Лялька ведет меня в кабинет, где только что беседовала с врачом. Меня тоже осматривают, говорят, что все в порядке. Шок, испуг и ни единой царапины. Лялька помогает врачу заполнить на меня карту, а я до сих пор не могу поверить в то, что случилось. Алекс меня спас, просто закрыл собой и держал, пока в него стреляли, а потом еще пытался унести в машину.
Зачем? Я же подставила его, вся эта заварушка только из-за меня.
— Дня два за вами понаблюдаем. Сами понимаете, сильное нервное потрясение неизвестно как может отразиться на вашем здоровье — врач говорит медленно, тщательно выговаривая каждое слово.
— Что? — не понимаю я.
— Понаблюдаем за вами дня два — повторяет врач.
Киваю, она права, у меня реакция может быть отложенной, и в это время лучше находиться среди врачей, чем на улице. Мне понадобятся только мои вещи и ключи от машины. Два дня, так два дня, но потом я сразу уеду. Хотя, нет, не сразу. В свете открывшихся обстоятельств, появилось еще одно дело, которое я хочу завершить.
Алекс Межницкий
Постоянный шум начинает раздражать. Ощущение, что соседи сверху затеяли ремонт и в спешке передвигают мебель. Неужели обязательно это делать рано утром? Надо будет зайти к ним и попросить не шуметь так сильно. Позже, может, даже завтра, сейчас нет сил, чтобы встать. Пробую заснуть, пока соседи немного затихли.
Проваливаюсь в взякую дремоту. Слышу, как кто-то тихо разговаривает, снится мне или нет — не пойму. Тема не нравится, больничная, пациента какого-то обсуждают, капельницы. Точно снится, расслабляюсь я, но тут же в мое сознание врывается голос матери. Прислушиваюсь и ловлю каждое слово.

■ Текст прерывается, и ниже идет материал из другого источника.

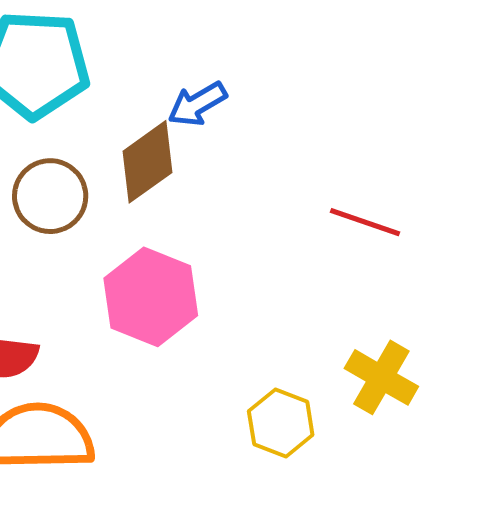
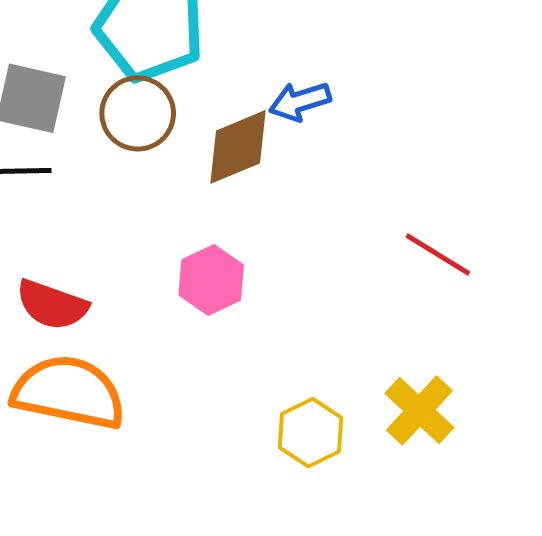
brown circle: (50, 196) -> (138, 113), moved
pink hexagon: (151, 297) -> (211, 280), size x0.7

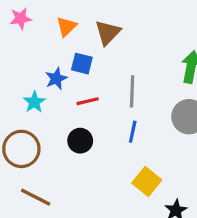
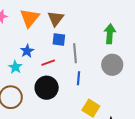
orange triangle: (66, 27) -> (30, 18), size x1.5
blue square: (82, 64) -> (59, 40), moved
black circle: (80, 141) -> (47, 88), size x1.5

— Однолюб, ты Сашенька, однолюб. Хоть в этом в меня пошел — улыбается она на секунду и сразу хмурится — а характером весь в отца, дурной характер.
Может у нее что-то случилось? Надо позвонить, да и вообще настоять на переезде в Москву. Однолюб? В памяти мелькают кадры с Сашей, в лифте, на стоянке, в моей постели... и слова матери набатом звучать в голове: «Увидела отца и все, влюбилась».
Посмотрим — ворчу я.
Ничего плохого мать не сказала, а как-то тревожно стало, заныло в груди. Саша, она ведь на меня обиделась? Из-за чего не помню, но точно знаю, что поругались, ушла она. Разберусь, успокаиваю себя и мать заодно. Сегодня же найду Сашу и поговорим, решаю я и снова отключаюсь. Только сон в этот раз какой-то странный получается, как после хорошей пьянки. Кстати, очень похоже, потому что голова раскалывается, и все тело ломит. Да еще эти соседи орут. Ремонт закончили? Катать больше нечего?
— Да, заткнитесь же вы и не топайте так — пытаюсь высказаться вслух, но резкая боль в горле останавливает.
Ну, точно, все сходится. Опять вчера в клубе накидался. Сколько сейчас времени интересно? Пытаюсь открыть глаза, вспоминаю где вчера оставил телефон. Пусто, ничего не помню. Странное похмелье. Очень. Тянусь рукой, чтобы растереть сонное лицо — не могу, глаза открыть тоже не получается. Боль сковывает тело, болит везде, словно каждая мышца, каждая точка на коже воспалена. Нет, это точно не после клуба.
Тогда что?
— Саша! — словно вспышкой озаряет мое сознание.
Вспомнил, все вспомнил! Я лежу на больничной койке и не могу ни глаза открыть, ни пошевелиться. В горле саднит, и попытка крикнуть или хотя бы промычать что-то снова терпит неудачу. Что с ней? Сильно пострадала? Тысяча вопросов и лишь один я боюсь задавать — жива ли? Надо быстрее вставать и разбираться с теми, кто устроил этот цирк. Тендер, Томский с пушкой. Какого... он палить начал? В голове каша, мысли несутся, опережая друг друга, а я пытаюсь найти зацепку, ниточку, за которую можно размотать этот чертов клубок и отключаюсь.